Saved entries
──────
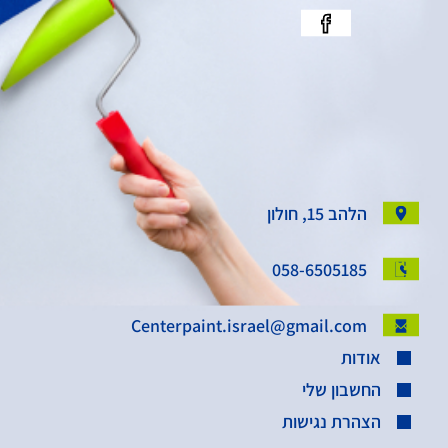
הלהב 15, חולון
058-6505185
Centerpaint.israel@gmail.com
אודות
החשבון שלי
הצהרת נגישות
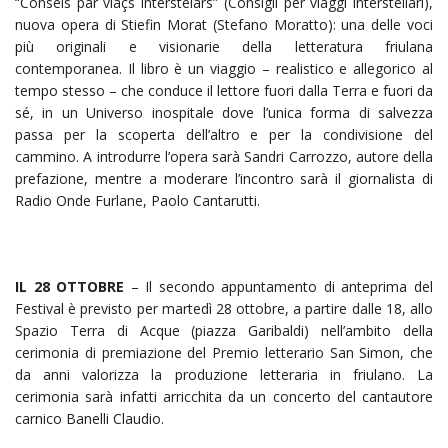
“Conseis par viaçs interstelârs” (Consigli per viaggi interstellari),
nuova opera di Stiefin Morat (Stefano Moratto): una delle voci
più originali e visionarie della letteratura friulana
contemporanea. Il libro è un viaggio – realistico e allegorico al
tempo stesso – che conduce il lettore fuori dalla Terra e fuori da
sé, in un Universo inospitale dove l’unica forma di salvezza
passa per la scoperta dell’altro e per la condivisione del
cammino. A introdurre l’opera sarà Sandri Carrozzo, autore della
prefazione, mentre a moderare l’incontro sarà il giornalista di
Radio Onde Furlane, Paolo Cantarutti.
IL 28 OTTOBRE
– Il secondo appuntamento di anteprima del
Festival è previsto per martedì 28 ottobre, a partire dalle 18, allo
Spazio Terra di Acque (piazza Garibaldi) nell’ambito della
cerimonia di premiazione del Premio letterario San Simon, che
da anni valorizza la produzione letteraria in friulano. La
cerimonia sarà infatti arricchita da un concerto del cantautore
carnico Banelli Claudio.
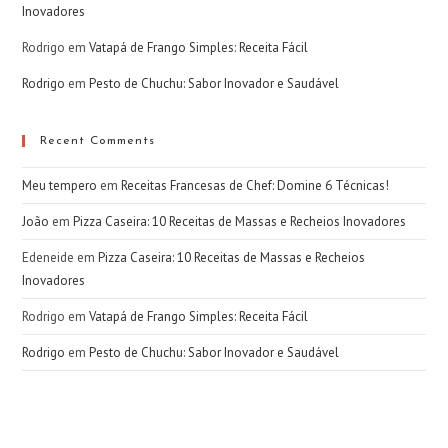
Inovadores
Rodrigo
em
Vatapá de Frango Simples: Receita Fácil
Rodrigo
em
Pesto de Chuchu: Sabor Inovador e Saudável
Recent Comments
Meu tempero
em
Receitas Francesas de Chef: Domine 6 Técnicas!
João
em
Pizza Caseira: 10 Receitas de Massas e Recheios Inovadores
Edeneide
em
Pizza Caseira: 10 Receitas de Massas e Recheios
Inovadores
Rodrigo
em
Vatapá de Frango Simples: Receita Fácil
Rodrigo
em
Pesto de Chuchu: Sabor Inovador e Saudável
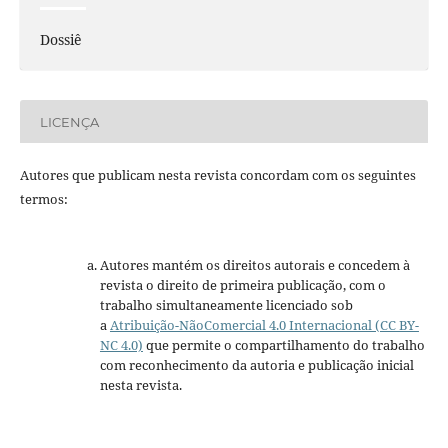
Dossiê
LICENÇA
Autores que publicam nesta revista concordam com os seguintes
termos:
Autores mantém os direitos autorais e concedem à
revista o direito de primeira publicação, com o
trabalho simultaneamente licenciado sob
a
Atribuição-NãoComercial 4.0 Internacional (CC BY-
NC 4.0)
que permite o compartilhamento do trabalho
com reconhecimento da autoria e publicação inicial
nesta revista.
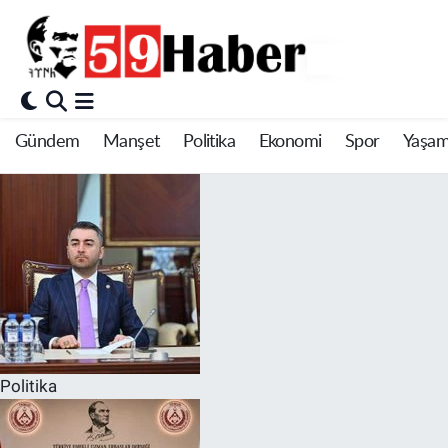
Gündem
Manşet
Politika
Ekonomi
Spor
Yaşa
Politika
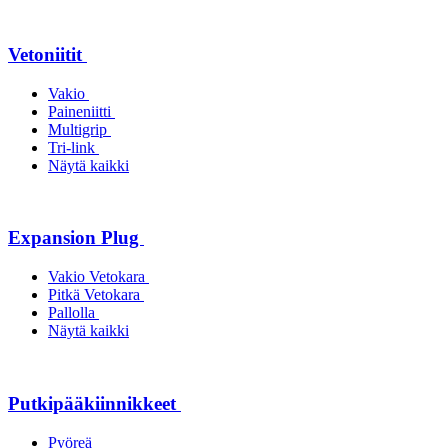
Vetoniitit
Vakio
Paineniitti
Multigrip
Tri-link
Näytä kaikki
Expansion Plug
Vakio Vetokara
Pitkä Vetokara
Pallolla
Näytä kaikki
Putkipääkiinnikkeet
Pyöreä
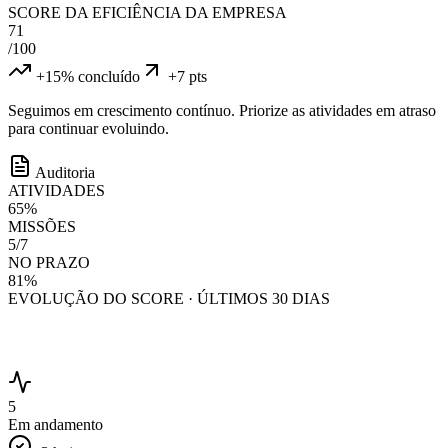
SCORE DA EFICIÊNCIA DA EMPRESA
71
/100
+15% concluído
+7 pts
Seguimos em crescimento contínuo. Priorize as atividades em atraso
para continuar evoluindo.
Auditoria
ATIVIDADES
65%
MISSÕES
5/7
NO PRAZO
81%
EVOLUÇÃO DO SCORE · ÚLTIMOS 30 DIAS
5
Em andamento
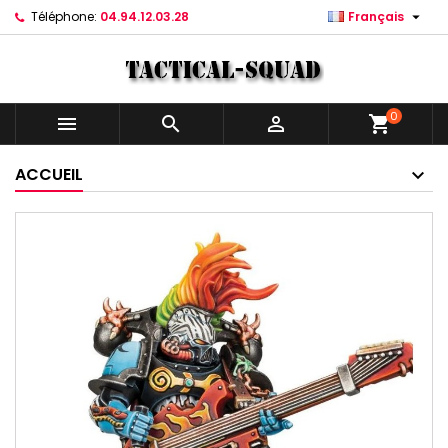

Téléphone:
04.94.12.03.28
Français
0



shopping_cart
ACCUEIL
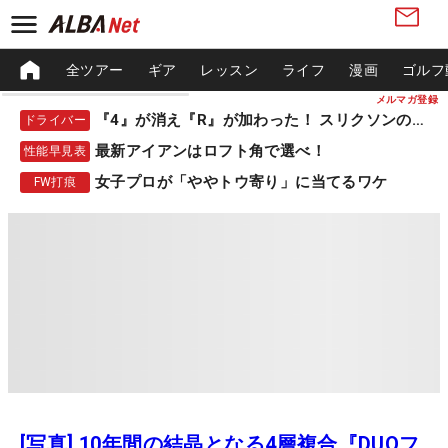
全ツアー
ギア
レッスン
ライフ
漫画
ゴルフ
メルマガ登録
『4』が消え『R』が加わった！ スリクソンの新作
ドライバー
最新アイアンはロフト角で選べ！
性能早見表
女子プロが「ややトウ寄り」に当てるワケ
FW打痕
[写真] 10年間の結晶となる4層複合『DUOフ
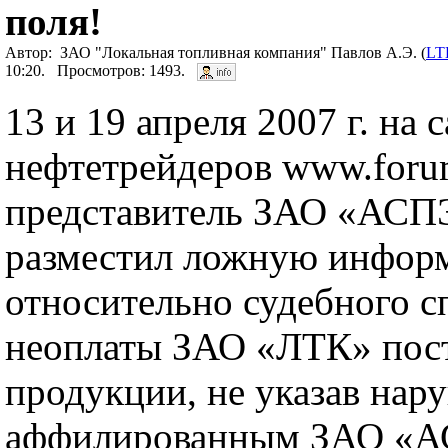
поля!
Автор: ЗАО "Локальная топливная компания" Павлов А.Э. (
LT
10:20. Просмотров: 1493.
13 и 19 апреля 2007 г. на 
нефтетрейдеров www.forum
представитель ЗАО «АСП
разместил ложную инфор
относительно судебного с
неоплаты ЗАО «ЛТК» пос
продукции, не указав нар
аффилированным ЗАО «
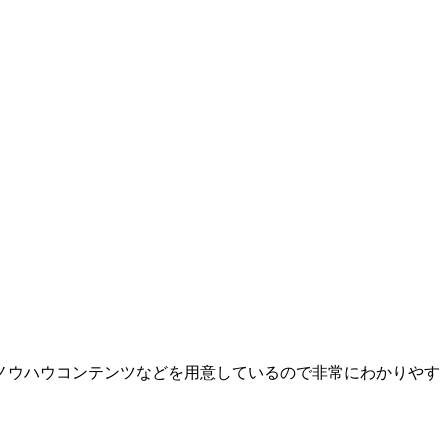
ノウハウコンテンツなどを用意しているので非常にわかりやす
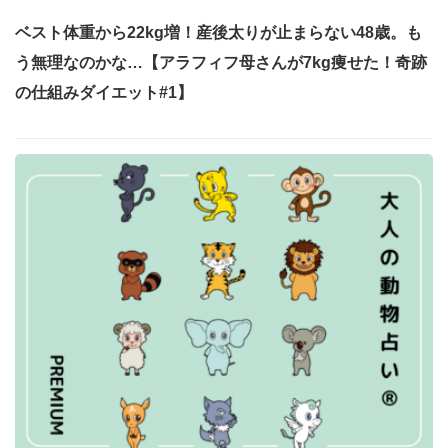
ベスト体重から22kg増！産後太りが止まらない48歳。も
う無理なのかな…【アラフィフ母さんが7kg痩せた！奇跡
の仕組みダイエット#1】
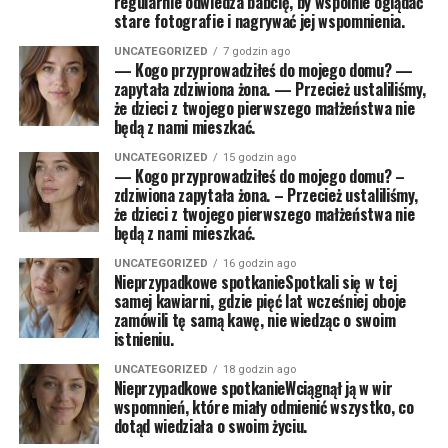
regularnie odwiedza babcię, by wspólnie oglądać
stare fotografie i nagrywać jej wspomnienia.
UNCATEGORIZED
7 godzin ago
— Kogo przyprowadziłeś do mojego domu? —
zapytała zdziwiona żona. — Przecież ustaliliśmy,
że dzieci z twojego pierwszego małżeństwa nie
będą z nami mieszkać.
UNCATEGORIZED
15 godzin ago
— Kogo przyprowadziłeś do mojego domu? –
zdziwiona zapytała żona. – Przecież ustaliliśmy,
że dzieci z twojego pierwszego małżeństwa nie
będą z nami mieszkać.
UNCATEGORIZED
16 godzin ago
Nieprzypadkowe spotkanieSpotkali się w tej
samej kawiarni, gdzie pięć lat wcześniej oboje
zamówili tę samą kawę, nie wiedząc o swoim
istnieniu.
UNCATEGORIZED
18 godzin ago
Nieprzypadkowe spotkanieWciągnął ją w wir
wspomnień, które miały odmienić wszystko, co
dotąd wiedziała o swoim życiu.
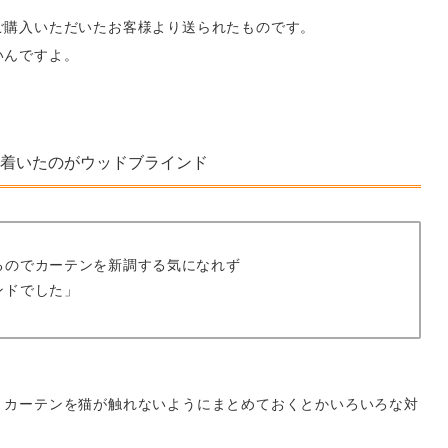
ご購入いただいたお客様より送られたものです。
いんですよ。
着いたのがウッドブラインド
るのでカーテンを新調する気になれず
ンドでした」
、カーテンを猫が触れないようにまとめておくとかいろいろな対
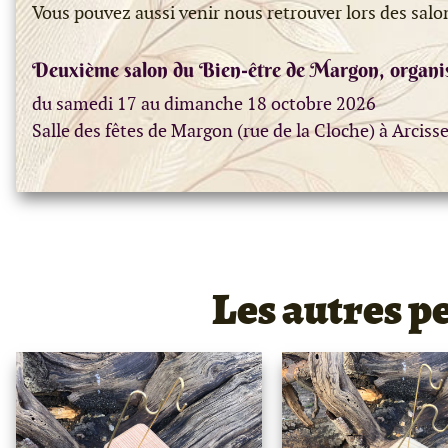
Vous pouvez aussi venir nous retrouver lors des salo
Deuxième salon du Bien-être de Margon, organi
du samedi 17 au dimanche 18 octobre 2026
Salle des fêtes de Margon (rue de la Cloche) à Arciss
Les autres p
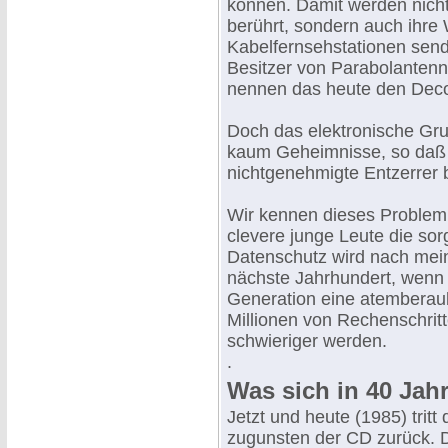
können. Damit werden nicht 
berührt, sondern auch ihr
Kabelfernsehstationen sende
Besitzer von Parabolantenn
nennen das heute den Deco
Doch das elektronische Grun
kaum Geheimnisse, so daß p
nichtgenehmigte Entzerrer 
Wir kennen dieses Problem 
clevere junge Leute die sor
Datenschutz wird nach mein
nächste Jahrhundert, wenn 
Generation eine atemberau
Millionen von Rechenschri
schwieriger werden.
.
Was sich in 40 Jahr
Jetzt und heute (1985) tritt
zugunsten der CD zurück. D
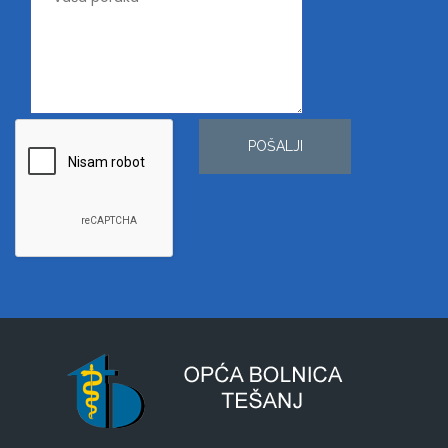
POŠALJI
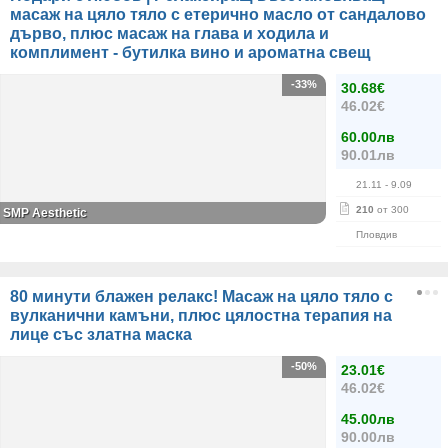
масаж на цяло тяло с етерично масло от сандалово
дърво, плюс масаж на глава и ходила и
комплимент - бутилка вино и ароматна свещ
-33%
30.68€
46.02€
60.00лв
90.01лв
21.11
- 9.09
210
от 300
SMP Aesthetic
Пловдив
80 минути блажен релакс! Масаж на цяло тяло с
вулканични камъни, плюс цялостна терапия на
лице със златна маска
-50%
23.01€
46.02€
45.00лв
90.00лв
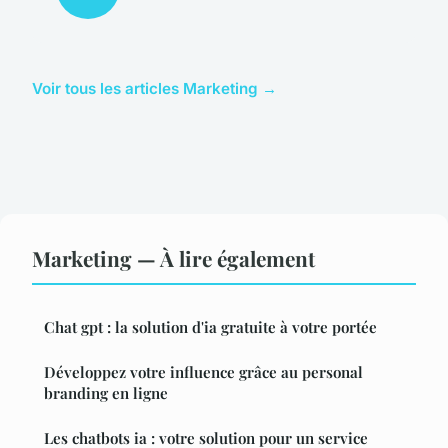
Voir tous les articles Marketing →
Marketing — À lire également
Chat gpt : la solution d'ia gratuite à votre portée
Développez votre influence grâce au personal
branding en ligne
Les chatbots ia : votre solution pour un service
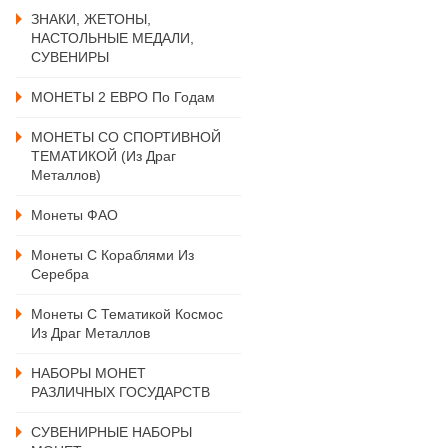
ЗНАКИ, ЖЕТОНЫ,
НАСТОЛЬНЫЕ МЕДАЛИ,
СУВЕНИРЫ
МОНЕТЫ 2 ЕВРО По Годам
МОНЕТЫ СО СПОРТИВНОЙ
ТЕМАТИКОЙ (из Драг
Металлов)
Монеты ФАО
Монеты С Кораблями Из
Серебра
Монеты С Тематикой Космос
Из Драг Металлов
НАБОРЫ МОНЕТ
РАЗЛИЧНЫХ ГОСУДАРСТВ
СУВЕНИРНЫЕ НАБОРЫ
──────
*EXERCISE BRIEF*
An exact repeat of all the data is required, pictures excluded.

*RESULT BELOW*
הלהב 15, חולון
058-6505185
Centerpaint.israel@gmail.com
אודות
החשבון שלי
הצהרת נגישות
“Conseis par viaçs interstelârs” (Consigli per viaggi interstellari),
nuova opera di Stiefin Morat (Stefano Moratto): una delle voci
più originali e visionarie della letteratura friulana
contemporanea. Il libro è un viaggio – realistico e allegorico al
tempo stesso – che conduce il lettore fuori dalla Terra e fuori da
sé, in un Universo inospitale dove l’unica forma di salvezza
passa per la scoperta dell’altro e per la condivisione del
cammino. A introdurre l’opera sarà Sandri Carrozzo, autore della
prefazione, mentre a moderare l’incontro sarà il giornalista di
Radio Onde Furlane, Paolo Cantarutti.
IL 28 OTTOBRE
– Il secondo appuntamento di anteprima del
Festival è previsto per martedì 28 ottobre, a partire dalle 18, allo
Spazio Terra di Acque (piazza Garibaldi) nell’ambito della
cerimonia di premiazione del Premio letterario San Simon, che
da anni valorizza la produzione letteraria in friulano. La
cerimonia sarà infatti arricchita da un concerto del cantautore
carnico Banelli Claudio.
Inovadores
Rodrigo
em
Vatapá de Frango Simples: Receita Fácil
Rodrigo
em
Pesto de Chuchu: Sabor Inovador e Saudável
Recent Comments
Meu tempero
em
Receitas Francesas de Chef: Domine 6 Técnicas!
João
em
Pizza Caseira: 10 Receitas de Massas e Recheios Inovadores
Edeneide
em
Pizza Caseira: 10 Receitas de Massas e Recheios
Inovadores
Rodrigo
em
Vatapá de Frango Simples: Receita Fácil
Rodrigo
em
Pesto de Chuchu: Sabor Inovador e Saudável
Dossiê
LICENÇA
Autores que publicam nesta revista concordam com os seguintes
termos:
Autores mantém os direitos autorais e concedem à
revista o direito de primeira publicação, com o
trabalho simultaneamente licenciado sob
a
Atribuição-NãoComercial 4.0 Internacional (CC BY-
NC 4.0)
que permite o compartilhamento do trabalho
com reconhecimento da autoria e publicação inicial
nesta revista.
Gündem
Manşet
Politika
Ekonomi
Spor
Yaşa
Politika
Vetoniitit
Vakio
Paineniitti
Multigrip
Tri-link
Näytä kaikki
Expansion Plug
Vakio Vetokara
Pitkä Vetokara
Pallolla
Näytä kaikki
Putkipääkiinnikkeet
Pyöreä
SCORE DA EFICIÊNCIA DA EMPRESA
71
/100
+15% concluído
+7 pts
Seguimos em crescimento contínuo. Priorize as atividades em atraso
para continuar evoluindo.
Auditoria
ATIVIDADES
65%
MISSÕES
5/7
NO PRAZO
81%
EVOLUÇÃO DO SCORE · ÚLTIMOS 30 DIAS
5
Em andamento

Téléphone:
04.94.12.03.28
Français
0



shopping_cart
ACCUEIL
全ツアー
ギア
レッスン
ライフ
漫画
ゴルフ
メルマガ登録
『4』が消え『R』が加わった！ スリクソンの新作
ドライバー
最新アイアンはロフト角で選べ！
性能早見表
女子プロが「ややトウ寄り」に当てるワケ
FW打痕
[写真] 10年間の結晶となる4層複合『DUOフ
поля!
Автор: ЗАО "Локальная топливная компания" Павлов А.Э. (
LT
10:20. Просмотров: 1493.
13 и 19 апреля 2007 г. на 
нефтетрейдеров www.forum
представитель ЗАО «АСП
разместил ложную инфор
относительно судебного с
неоплаты ЗАО «ЛТК» пос
продукции, не указав нар
аффилированным ЗАО «
ノウハウコンテンツなどを用意しているので非常にわかりやす
ベスト体重から22kg増！産後太りが止まらない48歳。も
う無理なのかな…【アラフィフ母さんが7kg痩せた！奇跡
の仕組みダイエット#1】
regularnie odwiedza babcię, by wspólnie oglądać
stare fotografie i nagrywać jej wspomnienia.
UNCATEGORIZED
7 godzin ago
— Kogo przyprowadziłeś do mojego domu? —
zapytała zdziwiona żona. — Przecież ustaliliśmy,
że dzieci z twojego pierwszego małżeństwa nie
będą z nami mieszkać.
UNCATEGORIZED
15 godzin ago
— Kogo przyprowadziłeś do mojego domu? –
zdziwiona zapytała żona. – Przecież ustaliliśmy,
że dzieci z twojego pierwszego małżeństwa nie
będą z nami mieszkać.
UNCATEGORIZED
16 godzin ago
Nieprzypadkowe spotkanieSpotkali się w tej
samej kawiarni, gdzie pięć lat wcześniej oboje
zamówili tę samą kawę, nie wiedząc o swoim
istnieniu.
UNCATEGORIZED
18 godzin ago
Nieprzypadkowe spotkanieWciągnął ją w wir
wspomnień, które miały odmienić wszystko, co
dotąd wiedziała o swoim życiu.
ご購入いただいたお客様より送られたものです。
いんですよ。
着いたのがウッドブラインド
るのでカーテンを新調する気になれず
ンドでした」
、カーテンを猫が触れないようにまとめておくとかいろいろな対
Vous pouvez aussi venir nous retrouver lors des salo
Deuxième salon du Bien-être de Margon, organi
du samedi 17 au dimanche 18 octobre 2026
Salle des fêtes de Margon (rue de la Cloche) à Arciss
Les autres p
können. Damit werden nicht 
berührt, sondern auch ihr
Kabelfernsehstationen sende
Besitzer von Parabolantenn
nennen das heute den Deco
Doch das elektronische Grun
kaum Geheimnisse, so daß p
nichtgenehmigte Entzerrer 
Wir kennen dieses Problem 
clevere junge Leute die sor
Datenschutz wird nach mein
nächste Jahrhundert, wenn 
Generation eine atemberau
Millionen von Rechenschri
schwieriger werden.
.
Was sich in 40 Jahr
Jetzt und heute (1985) tritt
zugunsten der CD zurück. D
POŠALJI
масаж на цяло тяло с етерично масло от сандалово
дърво, плюс масаж на глава и ходила и
комплимент - бутилка вино и ароматна свещ
-33%
30.68€
46.02€
60.00лв
90.01лв
21.11
- 9.09
210
от 300
SMP Aesthetic
Пловдив
80 минути блажен релакс! Масаж на цяло тяло с
вулканични камъни, плюс цялостна терапия на
лице със златна маска
-50%
23.01€
46.02€
45.00лв
90.00лв
Voir tous les articles Marketing →
Marketing — À lire également
Chat gpt : la solution d'ia gratuite à votre portée
Développez votre influence grâce au personal
branding en ligne
Les chatbots ia : votre solution pour un service
ЗНАКИ, ЖЕТОНЫ,
НАСТОЛЬНЫЕ МЕДАЛИ,
СУВЕНИРЫ
МОНЕТЫ 2 ЕВРО По Годам
МОНЕТЫ СО СПОРТИВНОЙ
ТЕМАТИКОЙ (из Драг
Металлов)
Монеты ФАО
Монеты С Кораблями Из
Серебра
Монеты С Тематикой Космос
Из Драг Металлов
НАБОРЫ МОНЕТ
РАЗЛИЧНЫХ ГОСУДАРСТВ
СУВЕНИРНЫЕ НАБОРЫ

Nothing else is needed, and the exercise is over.